[Bounding box prediction data]
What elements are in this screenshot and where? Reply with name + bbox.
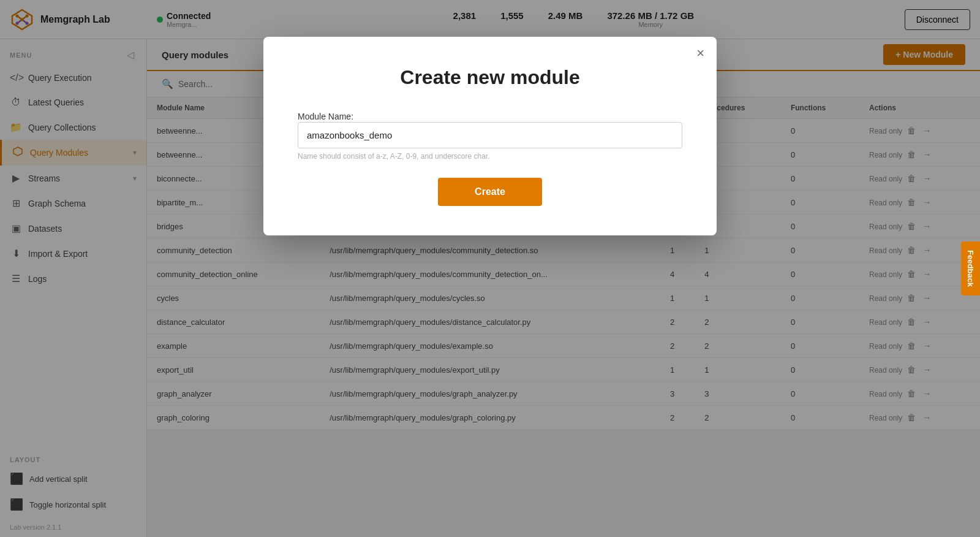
module-name-hint: Name should consist of a-z, A-Z, 0-9, an… [298,152,682,161]
modal-overlay: × Create new module Module Name: Name sh… [0,0,980,537]
module-name-label: Module Name: [298,112,353,121]
create-module-modal: × Create new module Module Name: Name sh… [263,37,717,235]
feedback-button[interactable]: Feedback [961,242,980,295]
create-module-button[interactable]: Create [438,178,542,206]
modal-title: Create new module [298,66,682,89]
modal-close-button[interactable]: × [696,47,704,60]
module-name-input[interactable] [298,122,682,148]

-- Task statement --
Every record above must reappear exactly in the answer, minus its pictures.

-- Exercise output --
What elements are in this screenshot and where? Reply with name + bbox.
module-name-hint: Name should consist of a-z, A-Z, 0-9, an… [298,152,682,161]
modal-overlay: × Create new module Module Name: Name sh… [0,0,980,537]
module-name-label: Module Name: [298,112,353,121]
create-module-modal: × Create new module Module Name: Name sh… [263,37,717,235]
feedback-button[interactable]: Feedback [961,242,980,295]
create-module-button[interactable]: Create [438,178,542,206]
modal-title: Create new module [298,66,682,89]
modal-close-button[interactable]: × [696,47,704,60]
module-name-input[interactable] [298,122,682,148]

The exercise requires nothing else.